The hope of Europe Plus 

While the European Union and Europe Plus cannot match American firepower anytime soon, they are far from without leverage. Europe* has a GDP the size of China’s. It has standards-setting powers which Trump and his techbro allies genuinely fear.

Europe Plus is the center of gravity of the remaining democratic world. Yet its wider foreign policy disposition has been instrumental and sectoral. It has never had to be a survival-oriented collective, with a philosophy and strategy.

That is what is required now. It needs to animate EU and allied foreign and security policy going forward, including outreach to fellow democracies in the Western Hemisphere, Africa, and East Asia. Now is long past time for leaders to assemble a strategy to defend their democracies. Washington has not only ceased to be an ally, but is now an enemy intent on fulfilling Trump’s inaugural promise of expanding US territory.

The US is today allied with Russia, notwithstanding the drama of tanker seizure on the high seas. Moscow will chalk that up to the cost of doing business. The US is also prepared to benefit China. Europe Plus leaders can undertake measures immediately amongst themselves to develop not only an appropriate response, but a forward-looking strategy to press on the EU and its member states. Some of them are serving as effective “cuckoos” of Washington and Moscow’s agendas. Having untrustworthy allies in the tent can no longer be finessed. Mechanisms to prevent them and others from spiking necessary collective defense, writ large, need to be developed, and soon.
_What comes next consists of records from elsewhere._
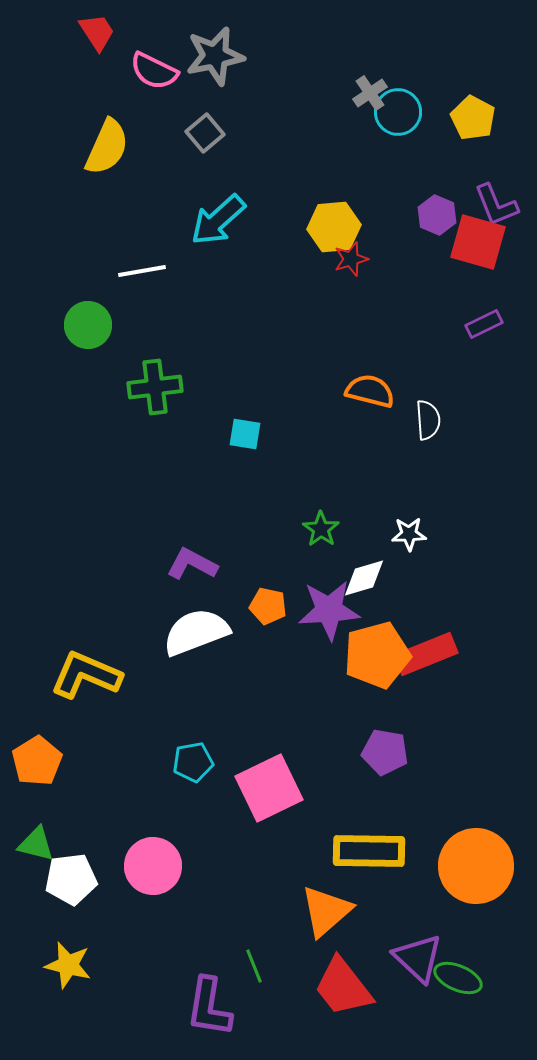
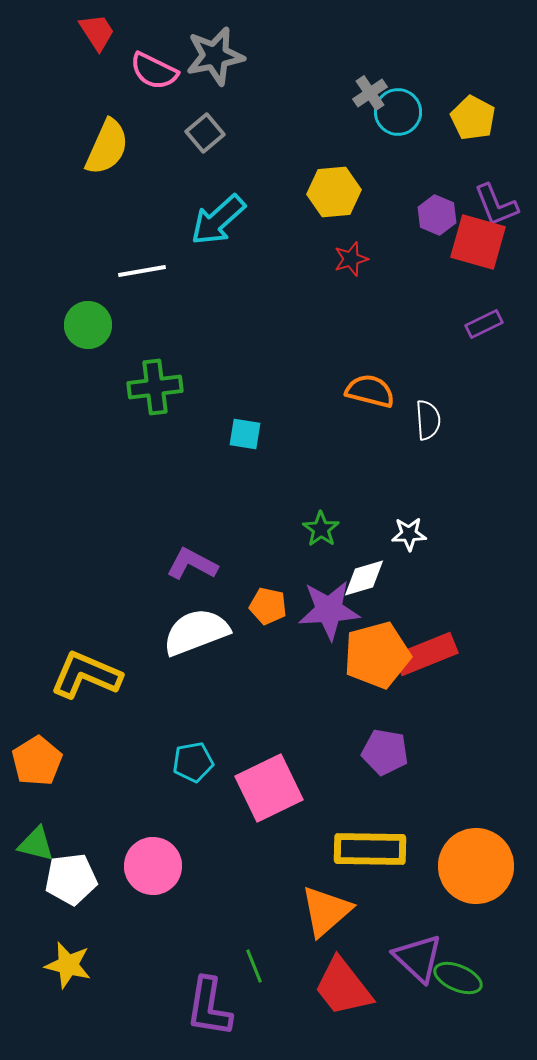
yellow hexagon at (334, 227): moved 35 px up
yellow rectangle at (369, 851): moved 1 px right, 2 px up
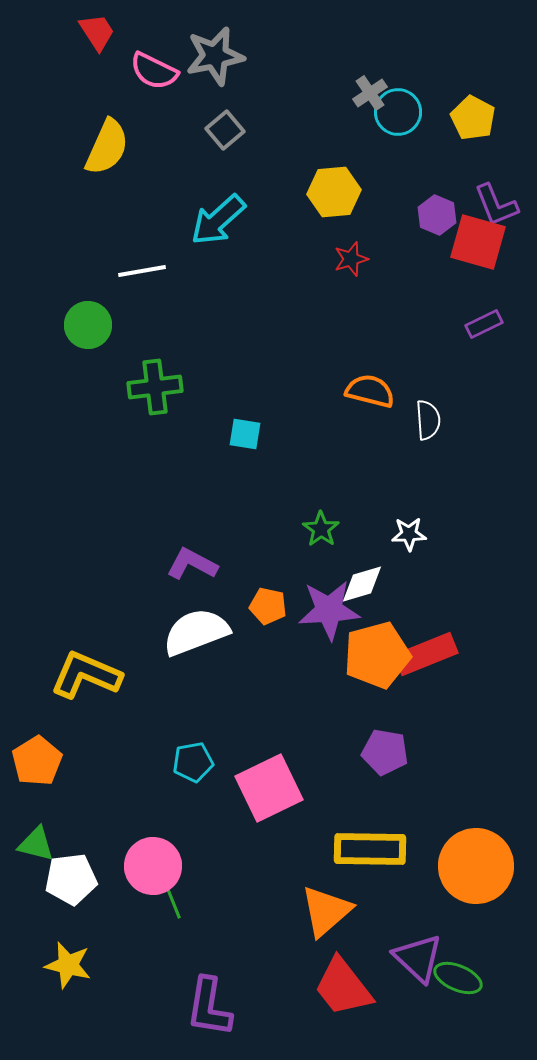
gray square at (205, 133): moved 20 px right, 3 px up
white diamond at (364, 578): moved 2 px left, 6 px down
green line at (254, 966): moved 81 px left, 64 px up
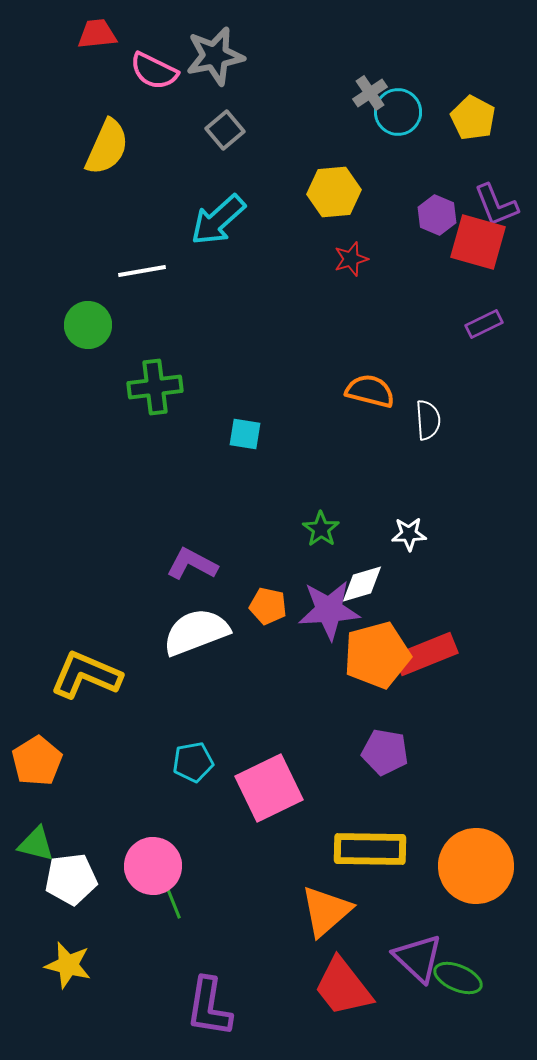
red trapezoid at (97, 32): moved 2 px down; rotated 63 degrees counterclockwise
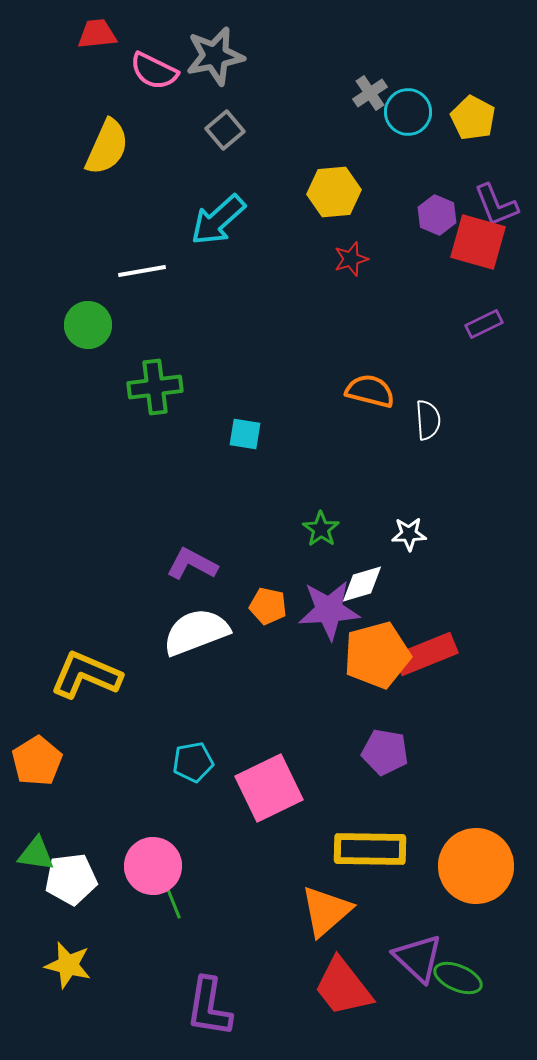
cyan circle at (398, 112): moved 10 px right
green triangle at (36, 844): moved 10 px down; rotated 6 degrees counterclockwise
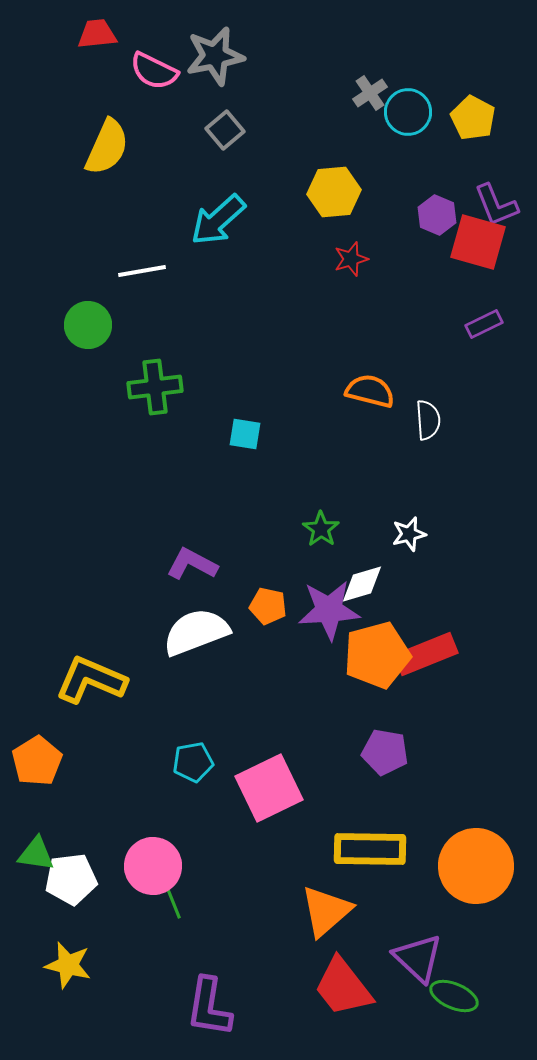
white star at (409, 534): rotated 12 degrees counterclockwise
yellow L-shape at (86, 675): moved 5 px right, 5 px down
green ellipse at (458, 978): moved 4 px left, 18 px down
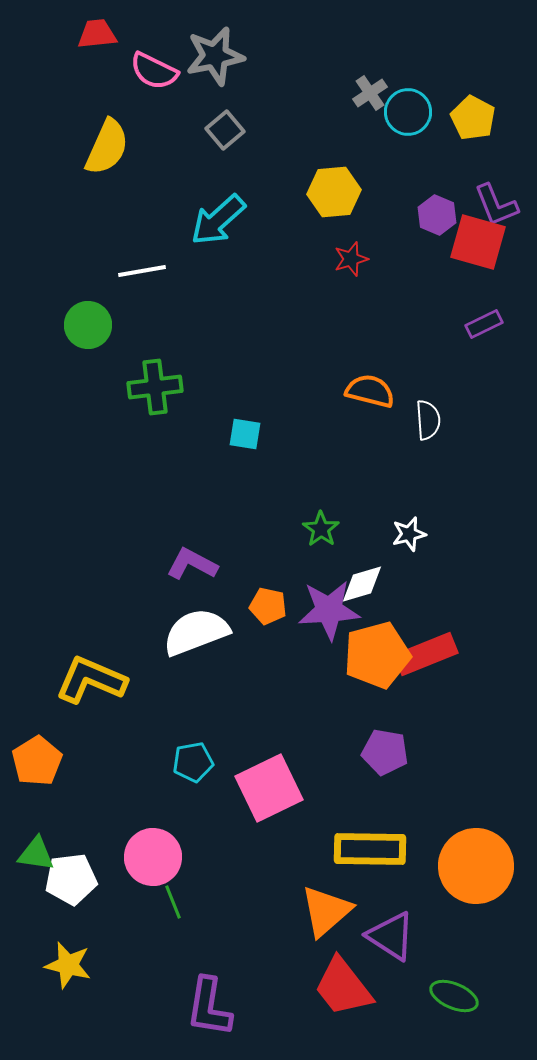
pink circle at (153, 866): moved 9 px up
purple triangle at (418, 958): moved 27 px left, 22 px up; rotated 10 degrees counterclockwise
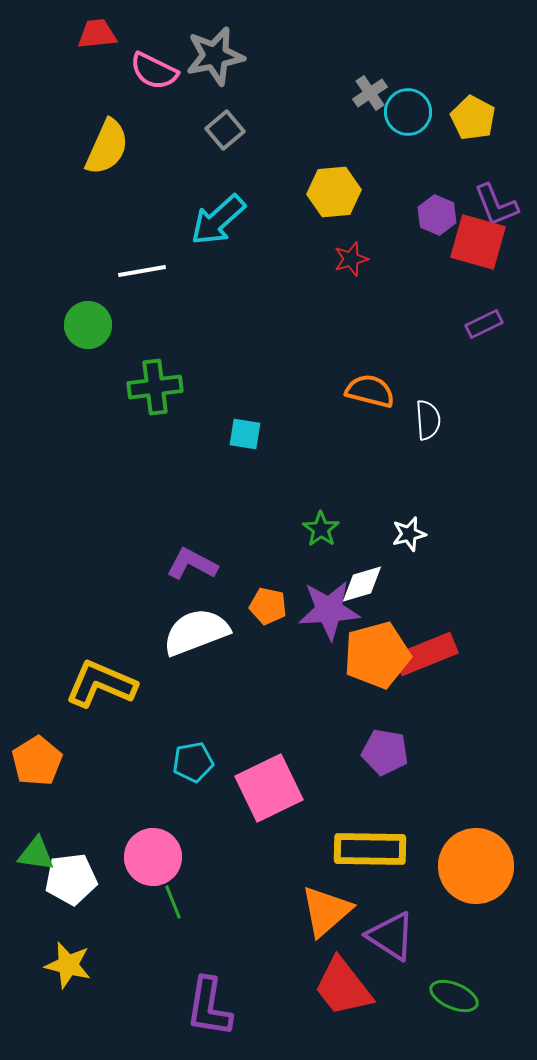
yellow L-shape at (91, 680): moved 10 px right, 4 px down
Action speaks louder than words

Europe Plus needs a policy of resolve. A first demonstration of such a policy would be a preventive deployment of European and allied forces to Greenland. Thus far, no additional US forces have been marshalled for action. Fellow Nordic states and Canada are best equipped and positioned to lead such a deployment, but – as in the Cold War – inclusion of specialized capabilities from throughout non-US NATO and EU member states is essential to demonstrating solidarity. The participants need not market this as aggressive. They should justify it as a demonstration of Allied will to defend Greenland. But the message would be clear.

Now is not the time for Europe Plus to “go wobbly” in the face of a longtime friend turned unapologetic adversary. What is missing is vision and leadership to assemble its collective assets into a genuine strategic outlook – and develop the popular support for it throughout the EU and what must become a new global democratic alliance.

*This originally said “Canada.” That was incorrect.